LA PROPOSTA – Oggi il 16% delle famiglie non arriva a fine mese, di cui l’11,1% in stato di povertà relativa ed il 5,2% in povertà assoluta, l’incidenza del costo di accompagnamento sul reddito mensile della famiglia è di circa il 30%, con sottili differenze tra Nord e Sud. “L’indennità di accompagnamento è un costo gestito a livello centrale – aggiunge il Prof. Golzio – in costante aumento negli anni, ma mal controllato, e di entità doppia rispetto al costo di tutti i servizi sociali dei comuni italiani, pari a 6,6 miliardi di euro secondo gli ultimi dati, con criteri di assegnazione variabili. Un problema che preoccupa se rapportato allo stato di crisi attuale”. Chiediamo la deducibilità dell’intero costo del lavoro della badante ai fini del calcolo dell’imponibile a condizione della stipula del contratto di lavoro domestico regolare, accompagnato da ferrei controlli e sanzioni per gli eventuali evasori. Il consenso delle badanti richiederebbe la restituzione dei contributi (assegno, più conveniente per lo Stato) anche in assenza dei requisiti per la pensione, rispetto all’attuale corresponsione della pensione ai previsti limiti di età.

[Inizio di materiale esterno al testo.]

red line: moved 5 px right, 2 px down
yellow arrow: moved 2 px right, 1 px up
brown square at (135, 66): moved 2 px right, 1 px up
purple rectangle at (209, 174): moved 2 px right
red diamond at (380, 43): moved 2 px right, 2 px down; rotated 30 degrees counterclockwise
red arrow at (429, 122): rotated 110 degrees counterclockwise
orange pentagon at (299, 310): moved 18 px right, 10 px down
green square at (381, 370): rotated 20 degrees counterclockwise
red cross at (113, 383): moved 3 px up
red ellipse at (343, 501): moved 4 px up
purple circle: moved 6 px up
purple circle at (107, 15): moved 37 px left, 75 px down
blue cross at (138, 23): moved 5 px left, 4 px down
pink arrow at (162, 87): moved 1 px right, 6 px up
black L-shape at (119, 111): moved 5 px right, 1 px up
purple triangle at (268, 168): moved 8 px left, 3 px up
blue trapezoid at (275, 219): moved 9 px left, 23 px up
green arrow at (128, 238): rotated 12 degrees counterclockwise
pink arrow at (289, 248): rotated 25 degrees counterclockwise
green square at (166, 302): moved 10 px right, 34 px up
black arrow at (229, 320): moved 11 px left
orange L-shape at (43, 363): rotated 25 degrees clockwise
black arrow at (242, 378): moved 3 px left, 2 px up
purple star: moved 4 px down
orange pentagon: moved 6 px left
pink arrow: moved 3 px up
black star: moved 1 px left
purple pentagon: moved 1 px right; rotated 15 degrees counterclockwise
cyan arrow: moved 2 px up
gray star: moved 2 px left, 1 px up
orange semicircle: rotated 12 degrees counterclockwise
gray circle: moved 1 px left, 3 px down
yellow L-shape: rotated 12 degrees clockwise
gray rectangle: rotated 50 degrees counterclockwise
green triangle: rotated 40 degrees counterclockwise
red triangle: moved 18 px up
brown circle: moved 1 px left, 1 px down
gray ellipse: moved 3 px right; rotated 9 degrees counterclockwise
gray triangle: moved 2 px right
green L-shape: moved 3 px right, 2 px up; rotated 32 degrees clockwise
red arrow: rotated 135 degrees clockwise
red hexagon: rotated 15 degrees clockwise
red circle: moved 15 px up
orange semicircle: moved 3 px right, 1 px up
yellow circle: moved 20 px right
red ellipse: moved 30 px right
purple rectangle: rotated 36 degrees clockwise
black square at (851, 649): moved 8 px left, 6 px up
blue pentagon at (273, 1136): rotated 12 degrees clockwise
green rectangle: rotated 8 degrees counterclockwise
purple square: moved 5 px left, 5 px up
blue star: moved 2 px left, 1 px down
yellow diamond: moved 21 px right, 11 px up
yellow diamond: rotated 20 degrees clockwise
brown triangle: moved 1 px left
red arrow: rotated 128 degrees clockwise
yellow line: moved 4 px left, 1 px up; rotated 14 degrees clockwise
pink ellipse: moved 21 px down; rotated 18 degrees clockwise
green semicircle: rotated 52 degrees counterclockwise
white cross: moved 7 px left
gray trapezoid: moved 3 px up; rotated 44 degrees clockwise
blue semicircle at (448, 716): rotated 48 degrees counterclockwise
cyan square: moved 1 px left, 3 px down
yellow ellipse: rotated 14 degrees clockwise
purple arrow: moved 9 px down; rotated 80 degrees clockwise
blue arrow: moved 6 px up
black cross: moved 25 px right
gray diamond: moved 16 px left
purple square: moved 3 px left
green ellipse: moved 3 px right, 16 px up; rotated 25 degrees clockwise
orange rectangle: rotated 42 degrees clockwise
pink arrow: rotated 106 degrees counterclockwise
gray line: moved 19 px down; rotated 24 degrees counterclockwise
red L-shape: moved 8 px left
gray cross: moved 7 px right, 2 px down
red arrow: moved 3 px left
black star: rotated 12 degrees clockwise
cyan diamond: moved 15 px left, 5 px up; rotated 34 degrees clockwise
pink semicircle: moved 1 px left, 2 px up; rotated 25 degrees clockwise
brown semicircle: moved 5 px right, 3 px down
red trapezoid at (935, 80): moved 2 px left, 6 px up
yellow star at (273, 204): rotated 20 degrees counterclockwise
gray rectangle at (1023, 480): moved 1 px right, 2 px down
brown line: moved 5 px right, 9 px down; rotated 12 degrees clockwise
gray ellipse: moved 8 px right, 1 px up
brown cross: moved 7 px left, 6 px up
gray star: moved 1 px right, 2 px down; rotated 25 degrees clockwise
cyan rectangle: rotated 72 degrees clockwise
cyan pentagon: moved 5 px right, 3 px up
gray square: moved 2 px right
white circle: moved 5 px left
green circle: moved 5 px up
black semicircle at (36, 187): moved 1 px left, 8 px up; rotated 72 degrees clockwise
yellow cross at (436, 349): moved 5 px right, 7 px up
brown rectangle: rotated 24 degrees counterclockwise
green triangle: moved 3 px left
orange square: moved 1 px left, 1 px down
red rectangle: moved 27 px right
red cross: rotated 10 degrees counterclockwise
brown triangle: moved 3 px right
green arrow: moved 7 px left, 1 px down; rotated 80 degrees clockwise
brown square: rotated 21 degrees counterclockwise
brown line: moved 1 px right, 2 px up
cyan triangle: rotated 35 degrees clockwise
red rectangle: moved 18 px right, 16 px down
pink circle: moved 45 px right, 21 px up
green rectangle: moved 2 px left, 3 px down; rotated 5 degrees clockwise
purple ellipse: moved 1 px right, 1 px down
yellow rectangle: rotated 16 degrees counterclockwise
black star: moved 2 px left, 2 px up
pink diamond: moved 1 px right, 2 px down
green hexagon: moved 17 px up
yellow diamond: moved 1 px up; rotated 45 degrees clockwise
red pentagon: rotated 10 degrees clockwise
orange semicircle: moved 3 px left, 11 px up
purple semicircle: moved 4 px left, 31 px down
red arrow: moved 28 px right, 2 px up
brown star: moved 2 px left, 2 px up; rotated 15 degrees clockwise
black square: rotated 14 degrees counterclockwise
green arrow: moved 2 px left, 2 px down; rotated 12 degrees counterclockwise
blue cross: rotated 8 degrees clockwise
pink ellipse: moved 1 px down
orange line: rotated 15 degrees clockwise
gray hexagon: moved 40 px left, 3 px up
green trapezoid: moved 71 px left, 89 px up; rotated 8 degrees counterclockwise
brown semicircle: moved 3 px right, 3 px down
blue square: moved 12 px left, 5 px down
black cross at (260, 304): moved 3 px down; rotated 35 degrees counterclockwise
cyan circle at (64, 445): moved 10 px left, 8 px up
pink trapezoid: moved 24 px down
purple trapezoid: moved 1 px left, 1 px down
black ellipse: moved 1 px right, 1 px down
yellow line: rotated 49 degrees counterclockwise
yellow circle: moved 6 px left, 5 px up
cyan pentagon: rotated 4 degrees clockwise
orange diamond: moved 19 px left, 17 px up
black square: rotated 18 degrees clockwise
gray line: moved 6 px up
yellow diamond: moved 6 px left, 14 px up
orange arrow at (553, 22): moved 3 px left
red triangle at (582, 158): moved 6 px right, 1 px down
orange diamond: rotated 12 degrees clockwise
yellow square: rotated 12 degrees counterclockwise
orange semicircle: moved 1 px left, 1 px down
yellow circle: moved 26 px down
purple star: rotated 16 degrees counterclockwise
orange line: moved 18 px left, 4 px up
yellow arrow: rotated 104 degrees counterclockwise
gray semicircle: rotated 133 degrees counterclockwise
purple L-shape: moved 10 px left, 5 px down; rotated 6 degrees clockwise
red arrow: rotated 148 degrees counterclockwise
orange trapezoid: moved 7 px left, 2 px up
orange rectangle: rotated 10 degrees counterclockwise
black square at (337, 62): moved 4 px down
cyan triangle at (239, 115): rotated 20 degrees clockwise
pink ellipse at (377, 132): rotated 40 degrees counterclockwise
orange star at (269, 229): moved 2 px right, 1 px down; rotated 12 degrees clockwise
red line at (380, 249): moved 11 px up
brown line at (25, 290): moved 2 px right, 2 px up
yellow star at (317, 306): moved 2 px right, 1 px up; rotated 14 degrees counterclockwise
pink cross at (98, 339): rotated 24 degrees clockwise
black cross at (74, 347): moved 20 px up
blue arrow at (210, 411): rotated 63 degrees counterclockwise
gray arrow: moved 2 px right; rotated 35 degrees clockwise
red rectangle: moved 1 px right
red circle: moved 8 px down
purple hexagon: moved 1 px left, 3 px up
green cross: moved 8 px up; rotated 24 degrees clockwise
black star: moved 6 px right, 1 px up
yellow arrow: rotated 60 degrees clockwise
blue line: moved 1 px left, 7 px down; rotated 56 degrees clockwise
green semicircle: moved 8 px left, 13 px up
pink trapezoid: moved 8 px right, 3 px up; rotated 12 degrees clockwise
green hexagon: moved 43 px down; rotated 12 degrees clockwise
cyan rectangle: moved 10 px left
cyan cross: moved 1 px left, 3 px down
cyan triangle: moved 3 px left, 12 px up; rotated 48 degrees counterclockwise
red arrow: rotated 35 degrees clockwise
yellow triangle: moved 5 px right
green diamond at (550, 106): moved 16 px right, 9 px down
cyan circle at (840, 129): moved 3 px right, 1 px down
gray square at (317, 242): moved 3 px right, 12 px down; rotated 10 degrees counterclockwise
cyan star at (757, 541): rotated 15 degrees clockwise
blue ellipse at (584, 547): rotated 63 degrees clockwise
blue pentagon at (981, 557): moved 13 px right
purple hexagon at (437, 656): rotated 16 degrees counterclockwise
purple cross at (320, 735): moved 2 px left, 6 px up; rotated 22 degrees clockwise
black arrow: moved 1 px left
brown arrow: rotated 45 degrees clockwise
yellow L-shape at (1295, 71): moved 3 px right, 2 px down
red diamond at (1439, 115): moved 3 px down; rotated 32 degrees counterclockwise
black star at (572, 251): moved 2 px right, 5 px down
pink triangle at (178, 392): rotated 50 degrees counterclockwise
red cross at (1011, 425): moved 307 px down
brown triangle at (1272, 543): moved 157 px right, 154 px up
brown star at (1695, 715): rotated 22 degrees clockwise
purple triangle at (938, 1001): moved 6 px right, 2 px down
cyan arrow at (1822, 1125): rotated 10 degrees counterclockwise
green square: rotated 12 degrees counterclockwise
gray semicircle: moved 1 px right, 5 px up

Lo status quo (detrazioni e deduzioni parziali) e quello delle deduzioni totali si rifanno a due concezioni alternative di Welfare. La prima si ricollega al modello della tax security, per il quale è la crescita economica del paese che determina l’ammontare del Welfare sostenibile, basandosi solo sulla produttività economica e considerando il lavoratore pronto all’impiego. La seconda, invece, riguarda il modello dello sviluppo umano, per il quale è l’investimento nel Welfare che stimola la crescita economica, avendo come limite il vincolo del bilancio statale alla spesa di welfare.
“Il welfare familiare ha una incidenza molto elevata nel nostro Paese – spiega Alessandro Lupi, Responsabile Ufficio Studi Assindatcolf – e completa in misura determinante l’offerta dei servizi assistenziali pubblici, soprattutto quelli indirizzati alle persone anziane bisognose di assistenza. Se si riconosce valenza sociale a tale fenomeno, non si può negare il dovere dello Stato di sostenere i soggetti che si fanno carico dei costi economici e sociali di tale forma di sostentamento, cioè le famiglie. ASSINDATCOLF propone, pertanto, di rendere totalmente deducibili dal reddito del datore di lavoro i contributi previdenziali versati,senza previsione di alcun massimale, nonché dell’intero costo del lavoro quanto meno per i rapporti che coinvolgono gli addetti all’assistenza (livelli di inquadramento contrattuale BS, CS, DS), tanto più osservando che tali forme di reddito, essendo il datore di lavoro nel 99% dei casi persona fisica, deriva in maggior parte da lavoro o da pensione e quindi già tassato”.